Uno de los méritos de la ficción es que no se regodea en el dolor de la protagonista, sino que éste se expresa luminosamente a partir de una narración no lineal en donde se superpone el presente con recuerdos cotidianos y/o sensuales entre Julia y Barbi. Eso permite dar cuenta de la imprescindible e inescindible presencia de los muertos en las vidas. Pero, además permite dar lugar a una siempre necesaria y audaz visibilidad del erotismo lésbico en una cinematografía local algo reticente a mostrar las pasiones entre mujeres o en que las imágenes de la voluptuosidad femenina han sido invisibilizadas o postergadas.
En un cine vernáculo en el cual frecuentemente cuando se abordan los conflictos de las relaciones (entre madre-hija; suegra-nuera; mujer-ex de la amante), peca de excesos y se sobrecarga de palabras, “León” da paso a lo que hace la belleza de la cinematografía. Esto es imágenes o escenas significativas, uso de metáforas y elipsis, detalles y gestos sutiles y diálogos precisos y breves que dan cuenta de las intensidades, los sentimientos nunca lineales y las pugnas presentes en los vínculos humanos sin necesidad de explicitarlos o tornarlos literales.
Para ello el filme cuenta con un escenario propicio: el universo gastronómico, un mundo de singulares y deliciosos olores, sabores y colores y que frecuentemente implica formar comunidad, compartir placeres o y la hospitalidad hiperbólica y la generosidad que supone preparar alimentos elaborados para seres queridos, pero también para extraños.

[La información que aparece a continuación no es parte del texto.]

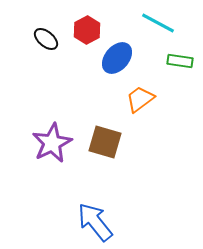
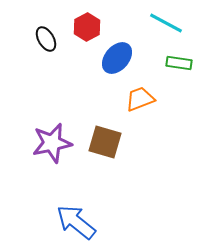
cyan line: moved 8 px right
red hexagon: moved 3 px up
black ellipse: rotated 20 degrees clockwise
green rectangle: moved 1 px left, 2 px down
orange trapezoid: rotated 16 degrees clockwise
purple star: rotated 15 degrees clockwise
blue arrow: moved 19 px left; rotated 12 degrees counterclockwise
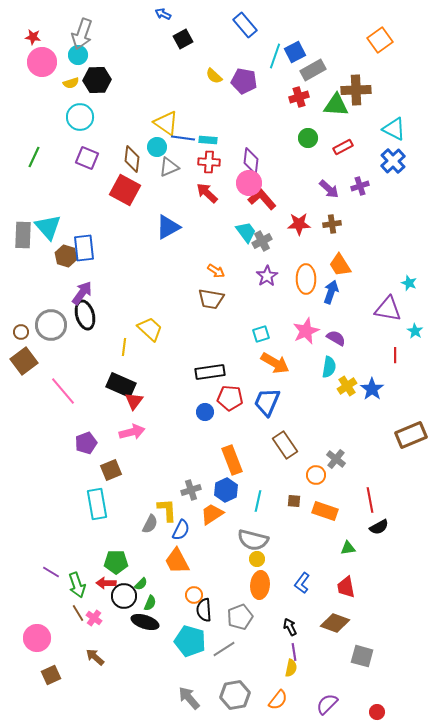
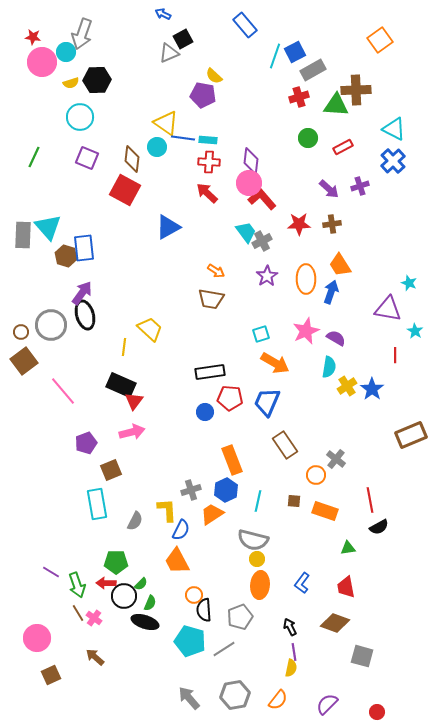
cyan circle at (78, 55): moved 12 px left, 3 px up
purple pentagon at (244, 81): moved 41 px left, 14 px down
gray triangle at (169, 167): moved 114 px up
gray semicircle at (150, 524): moved 15 px left, 3 px up
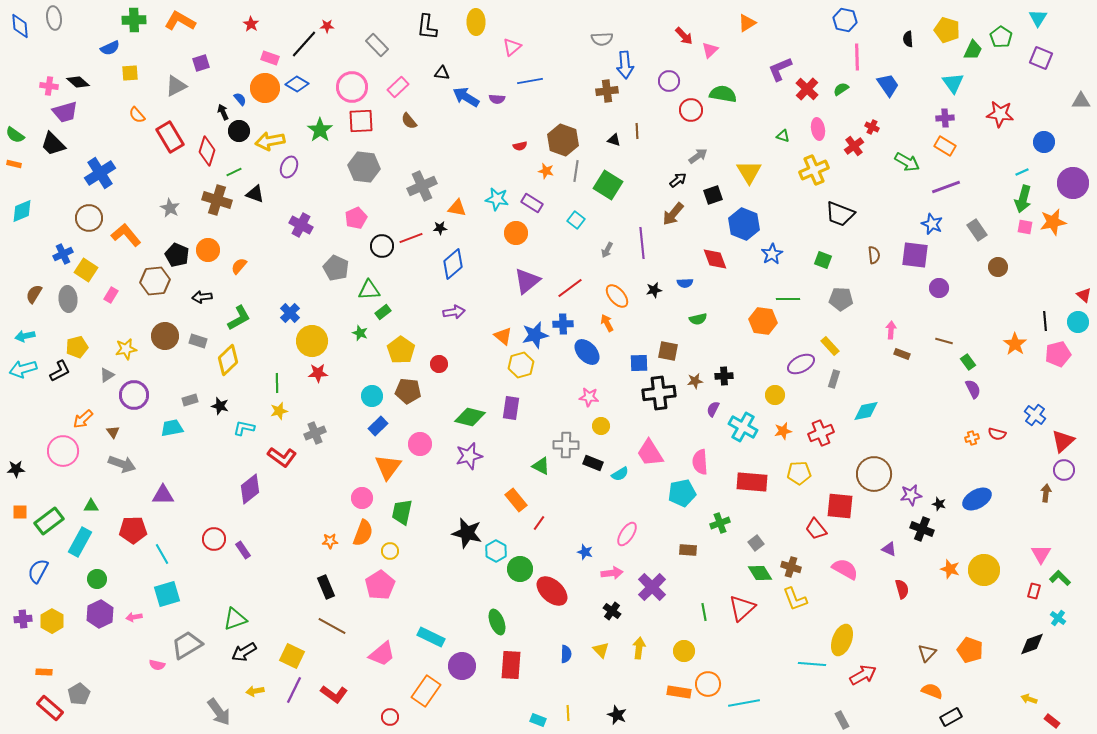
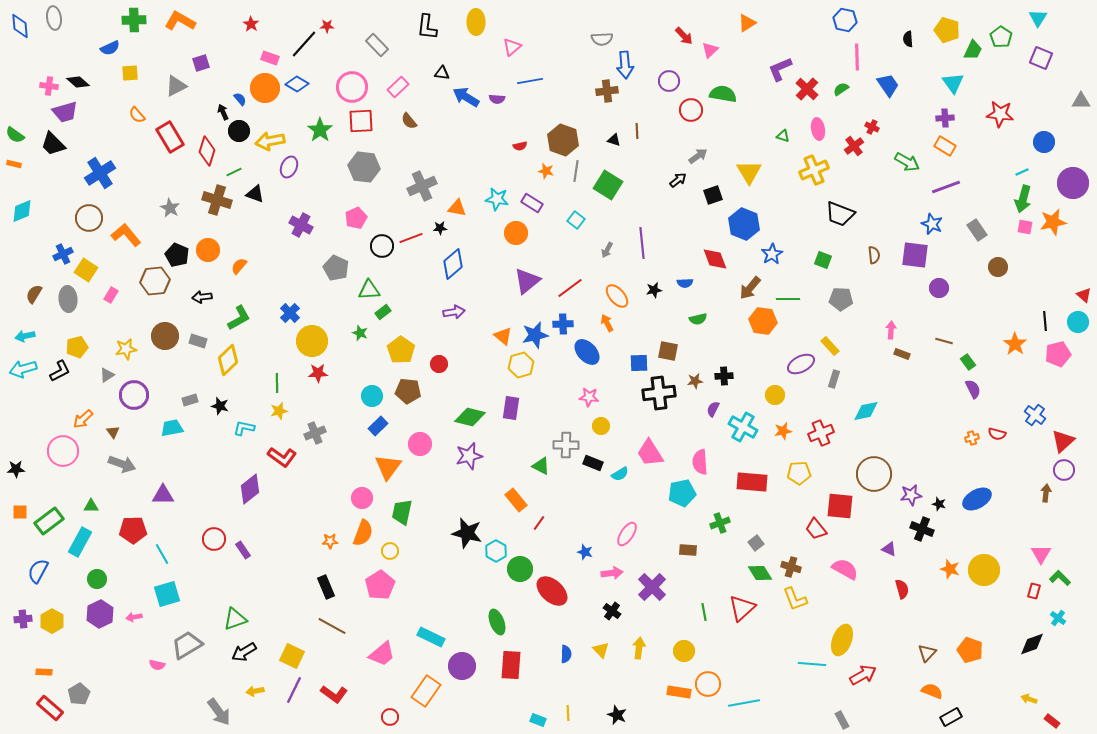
brown arrow at (673, 214): moved 77 px right, 74 px down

El dúo Nachón-Curotto ha plasmado una película intimista, honesta y aparentemente pequeña, pero que aborda con profundidad grandes temas: el duelo, las reconfiguraciones de sí mismo y de los lazos con los otros tras las pérdidas de los seres amados, la importancia de los rituales de las despedidas y los adioses, los sueños postergados o aquellos otros sueños que, como todas las cosas bellas, parecen desvanecerse al primer contacto con la realidad.
Y, sobre todo, como el propio guionista y director lo definen han creado un drama explícitamente LGTB. Porque con trazos delicados y perspicaces “León” pone en escena la discriminación lésbica, la persistente violencia de género, la indefensión legal de algunas maternidades y la necesaria visibilidad del erotismo y la pasión entre mujeres.
“León” de Andi Nachón y Papu Curotto se estrenó el 25 de abril en cines. Con Carla Crespo, Susana Pampín, Antonella Saldicco, Lorenzo Crespo, Esteban Masturini, Agustín Rittano y Ezequiel Tronconi.